## Provided entries

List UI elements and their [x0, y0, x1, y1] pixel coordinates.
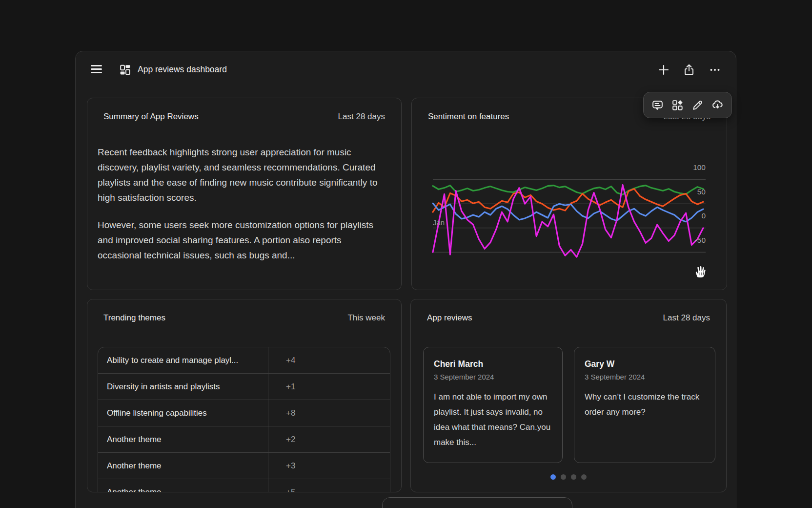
svg-text:Jan: Jan — [433, 218, 445, 227]
table-row[interactable]: Another theme +5 — [98, 479, 390, 492]
more-options-button[interactable] — [709, 64, 721, 76]
page-dot[interactable] — [561, 474, 566, 480]
table-row[interactable]: Diversity in artists and playlists +1 — [98, 374, 390, 400]
svg-text:-50: -50 — [695, 236, 706, 244]
desktop-background: App reviews dashboard Summary of App Rev… — [0, 0, 812, 508]
review-date: 3 September 2024 — [585, 373, 705, 381]
table-row[interactable]: Another theme +3 — [98, 453, 390, 479]
reviewer-name: Gary W — [585, 359, 705, 369]
ai-prompt-card[interactable]: ✦ Start with AI on a new dashboard — [382, 497, 572, 508]
table-row[interactable]: Ability to create and manage playl... +4 — [98, 347, 390, 374]
table-row[interactable]: Offline listening capabilities +8 — [98, 400, 390, 426]
svg-text:0: 0 — [701, 212, 706, 220]
theme-cell: Another theme — [98, 426, 268, 452]
theme-cell: Another theme — [98, 453, 268, 479]
page-dot[interactable] — [581, 474, 587, 480]
trending-themes-card[interactable]: Trending themes This week Ability to cre… — [87, 299, 402, 492]
svg-text:50: 50 — [697, 188, 706, 196]
svg-text:100: 100 — [693, 163, 706, 171]
summary-paragraph: However, some users seek more customizat… — [98, 217, 387, 263]
page-dot[interactable] — [550, 474, 556, 480]
edit-button[interactable] — [690, 98, 705, 112]
review-card[interactable]: Gary W 3 September 2024 Why can’t I cust… — [574, 347, 715, 463]
add-button[interactable] — [657, 64, 670, 76]
delta-cell: +1 — [268, 374, 390, 400]
add-widget-button[interactable] — [670, 98, 685, 112]
app-reviews-card[interactable]: App reviews Last 28 days Cheri March 3 S… — [410, 299, 727, 492]
summary-card-title: Summary of App Reviews — [103, 112, 199, 122]
review-card[interactable]: Cheri March 3 September 2024 I am not ab… — [423, 347, 563, 463]
share-button[interactable] — [683, 64, 695, 76]
delta-cell: +2 — [268, 426, 390, 452]
review-date: 3 September 2024 — [434, 373, 552, 381]
widget-toolbar — [643, 92, 732, 118]
summary-paragraph: Recent feedback highlights strong user a… — [98, 145, 387, 205]
theme-cell: Ability to create and manage playl... — [98, 347, 268, 373]
trending-card-title: Trending themes — [103, 313, 165, 323]
hamburger-menu-icon[interactable] — [91, 65, 102, 73]
page-dot[interactable] — [571, 474, 576, 480]
summary-text: Recent feedback highlights strong user a… — [98, 145, 387, 275]
dashboard-icon — [119, 64, 131, 78]
delta-cell: +4 — [268, 347, 390, 373]
themes-table: Ability to create and manage playl... +4… — [98, 347, 390, 492]
summary-card[interactable]: Summary of App Reviews Last 28 days Rece… — [87, 98, 402, 290]
page-title: App reviews dashboard — [138, 64, 227, 75]
review-text: Why can’t I customize the track order an… — [585, 389, 705, 420]
pagination-dots — [411, 474, 726, 480]
theme-cell: Another theme — [98, 479, 268, 492]
trending-card-period: This week — [347, 313, 385, 323]
delta-cell: +5 — [268, 479, 390, 492]
delta-cell: +8 — [268, 400, 390, 426]
summary-card-period: Last 28 days — [338, 112, 385, 122]
sentiment-card[interactable]: Sentiment on features Last 28 days Jan10… — [411, 98, 727, 290]
review-text: I am not able to import my own playlist.… — [434, 389, 552, 450]
reviews-card-period: Last 28 days — [663, 313, 710, 323]
table-row[interactable]: Another theme +2 — [98, 426, 390, 453]
comment-button[interactable] — [650, 98, 665, 112]
reviewer-name: Cheri March — [434, 359, 552, 369]
theme-cell: Offline listening capabilities — [98, 400, 268, 426]
delta-cell: +3 — [268, 453, 390, 479]
download-button[interactable] — [710, 98, 725, 112]
reviews-card-title: App reviews — [427, 313, 472, 323]
sentiment-line-chart: Jan100500-50 — [412, 98, 727, 290]
theme-cell: Diversity in artists and playlists — [98, 374, 268, 400]
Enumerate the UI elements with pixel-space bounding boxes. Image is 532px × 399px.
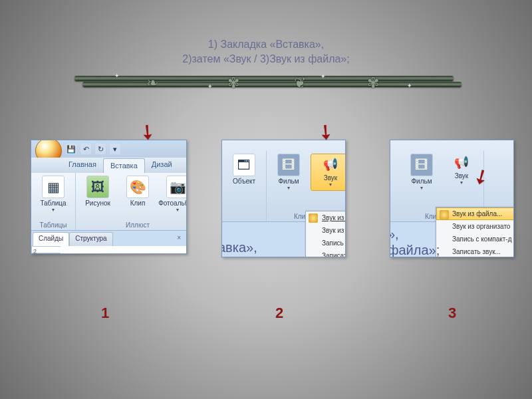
chevron-down-icon: ▾ <box>52 207 55 213</box>
slide-text-fragment: файла»; <box>390 243 440 257</box>
movie-icon: 🎞 <box>277 154 300 176</box>
screenshot-1: 💾 ↶ ↻ ▾ Главная Вставка Дизай ▦ Таблица … <box>31 140 187 254</box>
tab-insert[interactable]: Вставка <box>103 158 145 174</box>
decorative-divider: ❧✾ ❦✾ ✦✦ ✦✦ <box>74 74 462 94</box>
menu-item-sound-from-organizer[interactable]: Звук из организато <box>436 220 514 233</box>
tab-home[interactable]: Главная <box>62 158 103 173</box>
sound-icon: 📢 <box>321 156 340 173</box>
ribbon: 🗔 Объект 🎞 Фильм ▾ 📢 Звук ▾ Клипы мул <box>222 140 345 222</box>
screenshot-2: 🗔 Объект 🎞 Фильм ▾ 📢 Звук ▾ Клипы мул Зв… <box>221 140 346 257</box>
slide-thumbnails: 2 <box>31 246 63 253</box>
ribbon-group-tables: ▦ Таблица ▾ Таблицы <box>31 173 76 230</box>
slide-pane-tabs: Слайды Структура × <box>33 232 185 246</box>
movie-button[interactable]: 🎞 Фильм ▾ <box>271 154 307 191</box>
group-label-tables: Таблицы <box>35 221 71 229</box>
chevron-down-icon: ▾ <box>420 185 423 191</box>
menu-item-sound-from-file[interactable]: Звук из файла... <box>436 207 514 220</box>
sound-button[interactable]: 📢 Звук ▾ <box>311 154 346 191</box>
slide-text-fragment: авка», <box>221 240 257 255</box>
menu-item-sound-from-organizer[interactable]: Звук из о <box>306 224 346 237</box>
outline-tab[interactable]: Структура <box>69 232 112 246</box>
sound-icon: 📢 <box>452 154 471 171</box>
chevron-down-icon: ▾ <box>329 182 332 188</box>
sound-button[interactable]: 📢 Звук ▾ <box>444 154 479 191</box>
object-button[interactable]: 🗔 Объект <box>226 154 262 185</box>
menu-item-record-from-cd[interactable]: Запись с <box>306 237 346 249</box>
screenshot-3: 🎞 Фильм ▾ 📢 Звук ▾ Клипы мул Звук из фай… <box>390 140 514 257</box>
chevron-down-icon: ▾ <box>460 180 463 186</box>
thumb-index: 2 <box>33 248 61 254</box>
movie-icon: 🎞 <box>410 154 433 176</box>
chevron-down-icon: ▾ <box>287 185 290 191</box>
slide-text-fragment: », <box>390 227 399 242</box>
group-label-illust: Иллюст <box>80 221 187 229</box>
tab-design[interactable]: Дизай <box>145 158 179 173</box>
clip-button[interactable]: 🎨 Клип <box>120 176 156 213</box>
step-number-1: 1 <box>101 305 109 322</box>
table-icon: ▦ <box>42 176 65 198</box>
ribbon: ▦ Таблица ▾ Таблицы 🖼 Рисунок 🎨 Клип 📷 <box>31 173 186 231</box>
clip-icon: 🎨 <box>126 176 149 198</box>
undo-icon[interactable]: ↶ <box>80 144 91 154</box>
photo-album-button[interactable]: 📷 Фотоальбом ▾ <box>160 176 187 213</box>
sound-dropdown-menu: Звук из ф Звук из о Запись с Записать <box>305 211 346 257</box>
ribbon-tabs: Главная Вставка Дизай <box>31 158 186 174</box>
title-line-1: 1) Закладка «Вставка», <box>208 39 324 50</box>
menu-item-record-sound[interactable]: Записать <box>306 249 346 257</box>
step-number-3: 3 <box>448 305 456 322</box>
picture-icon: 🖼 <box>86 176 109 198</box>
slides-tab[interactable]: Слайды <box>33 232 69 246</box>
ribbon-group-text: 🗔 Объект <box>222 151 267 221</box>
sound-icon <box>309 213 318 223</box>
menu-item-record-from-cd[interactable]: Запись с компакт-д <box>436 233 514 245</box>
album-icon: 📷 <box>166 176 187 198</box>
save-icon[interactable]: 💾 <box>66 144 76 154</box>
close-pane-icon[interactable]: × <box>173 232 185 246</box>
step-number-2: 2 <box>275 305 283 322</box>
picture-button[interactable]: 🖼 Рисунок <box>80 176 116 213</box>
ribbon-group-illustrations: 🖼 Рисунок 🎨 Клип 📷 Фотоальбом ▾ Иллюст <box>76 173 187 230</box>
slide-canvas <box>61 246 186 253</box>
movie-button[interactable]: 🎞 Фильм ▾ <box>404 154 440 191</box>
chevron-down-icon: ▾ <box>176 207 179 213</box>
redo-icon[interactable]: ↻ <box>95 144 106 154</box>
object-icon: 🗔 <box>233 154 255 176</box>
quick-access-toolbar: 💾 ↶ ↻ ▾ <box>31 140 186 158</box>
sound-icon <box>440 210 449 219</box>
page-title: 1) Закладка «Вставка», 2)затем «Звук / 3… <box>0 37 532 66</box>
menu-item-record-sound[interactable]: Записать звук... <box>436 245 514 257</box>
title-line-2: 2)затем «Звук / 3)Звук из файла»; <box>182 53 349 65</box>
sound-dropdown-menu: Звук из файла... Звук из организато Запи… <box>436 207 514 257</box>
table-button[interactable]: ▦ Таблица ▾ <box>35 176 71 213</box>
qat-dropdown-icon[interactable]: ▾ <box>110 144 120 154</box>
menu-item-sound-from-file[interactable]: Звук из ф <box>306 211 346 224</box>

## Exercise description
Count the lines in the preceding entries that contain the string "Запись", and state only the resulting number.

## Task response
3